--- Input records Enclosed Below ---

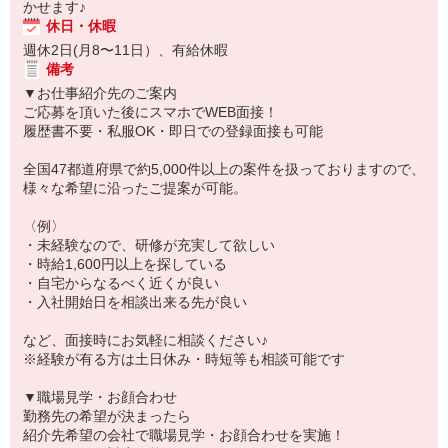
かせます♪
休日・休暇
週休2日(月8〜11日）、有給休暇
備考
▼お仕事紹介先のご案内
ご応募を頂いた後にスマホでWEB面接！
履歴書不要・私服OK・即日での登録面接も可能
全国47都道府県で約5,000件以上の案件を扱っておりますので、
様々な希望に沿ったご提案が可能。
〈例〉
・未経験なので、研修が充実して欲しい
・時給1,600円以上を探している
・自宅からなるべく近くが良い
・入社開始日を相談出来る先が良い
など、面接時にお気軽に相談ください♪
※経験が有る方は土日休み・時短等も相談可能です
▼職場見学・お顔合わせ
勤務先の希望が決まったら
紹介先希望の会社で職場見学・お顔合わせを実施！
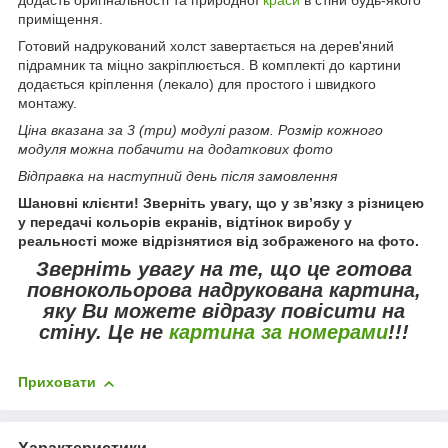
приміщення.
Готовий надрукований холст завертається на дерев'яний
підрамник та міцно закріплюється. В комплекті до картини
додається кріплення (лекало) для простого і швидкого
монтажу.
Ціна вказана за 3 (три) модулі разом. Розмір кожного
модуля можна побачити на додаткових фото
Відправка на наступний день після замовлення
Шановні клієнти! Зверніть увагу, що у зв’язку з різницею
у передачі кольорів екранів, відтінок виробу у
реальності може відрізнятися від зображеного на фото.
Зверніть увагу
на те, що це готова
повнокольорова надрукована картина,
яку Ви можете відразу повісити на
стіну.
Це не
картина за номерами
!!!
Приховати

--- End of Enclosed Input records ---

Print every entry above verbatim but drop the images.

かせます♪
休日・休暇
週休2日(月8〜11日）、有給休暇
備考
▼お仕事紹介先のご案内
ご応募を頂いた後にスマホでWEB面接！
履歴書不要・私服OK・即日での登録面接も可能
全国47都道府県で約5,000件以上の案件を扱っておりますので、
様々な希望に沿ったご提案が可能。
〈例〉
・未経験なので、研修が充実して欲しい
・時給1,600円以上を探している
・自宅からなるべく近くが良い
・入社開始日を相談出来る先が良い
など、面接時にお気軽に相談ください♪
※経験が有る方は土日休み・時短等も相談可能です
▼職場見学・お顔合わせ
勤務先の希望が決まったら
紹介先希望の会社で職場見学・お顔合わせを実施！
приміщення.
Готовий надрукований холст завертається на дерев'яний
підрамник та міцно закріплюється. В комплекті до картини
додається кріплення (лекало) для простого і швидкого
монтажу.
Ціна вказана за 3 (три) модулі разом. Розмір кожного
модуля можна побачити на додаткових фото
Відправка на наступний день після замовлення
Шановні клієнти! Зверніть увагу, що у зв’язку з різницею
у передачі кольорів екранів, відтінок виробу у
реальності може відрізнятися від зображеного на фото.
Зверніть увагу
на те, що це готова
повнокольорова надрукована картина,
яку Ви можете відразу повісити на
стіну.
Це не
картина за номерами
!!!
Приховати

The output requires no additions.